Procul recedant somnia,Let dreams recede into the distance,
Et noctium fantasmata;and the phantoms of night;
Hostemque nostrum comprime,And restrain our enemy,
Ne polluantur corpora.Lest our bodies be polluted.
Praesta, Pater omnipotens,Be at hand, omnipotent Father,
Per Jesum Christum Dominum;Through Jesus Christ the Lord;
Qui tecum in perpetuumWho with you in eternity
Regnat cum Sancto Spiritu.Reigns with the Holy Spirit.

A 7th-century (or perhaps a little earlier) Latin hymn, traditionally sung at Compline.

lucis ante terminum: “lucis” is attached not to “Te” but to “terminum”: the prayer is being offered before the end of the day.

solita: nothing to do with only-ness – e.g., not “your mercy alone”; it literally means something like “which I am used to” or “which I am acquainted with”. “Customary”, “usual”, “wonted” or “habitual” might be good alternatives to “familiar”, but they seem somehow too dismissive.

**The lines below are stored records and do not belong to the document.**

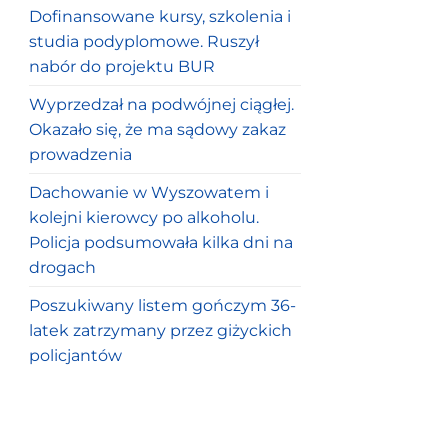
Dofinansowane kursy, szkolenia i
studia podyplomowe. Ruszył
nabór do projektu BUR
Wyprzedzał na podwójnej ciągłej.
Okazało się, że ma sądowy zakaz
prowadzenia
Dachowanie w Wyszowatem i
kolejni kierowcy po alkoholu.
Policja podsumowała kilka dni na
drogach
Poszukiwany listem gończym 36-
latek zatrzymany przez giżyckich
policjantów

praesul ad custodiam: other versions of the text have “praesul et custodiam”, in which case the meaning would be something like “overseer and guard”. A praesul is someone responsible for others, either in the sense of “president” or that of “protector”. Originally, it meant more specifically the leader of the Sulii or Salii, a group of priests of Mars.

fantasmata: a Greek plural form in Latin, presumably because the word comes straight from Greek. Difficult to translate exactly other than by “phantasms”, but clearly means “dreams” again. "Shades of night" would be traditional (and occurs in at least one English hymn clearly inspired by this one), but I at least never realised that it didn’t just mean “darkness” until I read this text! “Fantasies”, perhaps, but that’s a bit of a stretch.

hostem nostrum: presumably the devil.

ne polluantur corpora: yes, this really does mean what you think it means.

“Ferial”, incidentally, means “proper to a weekday that is neither a feast day nor a fast day”. (But we’re doing the festal version.)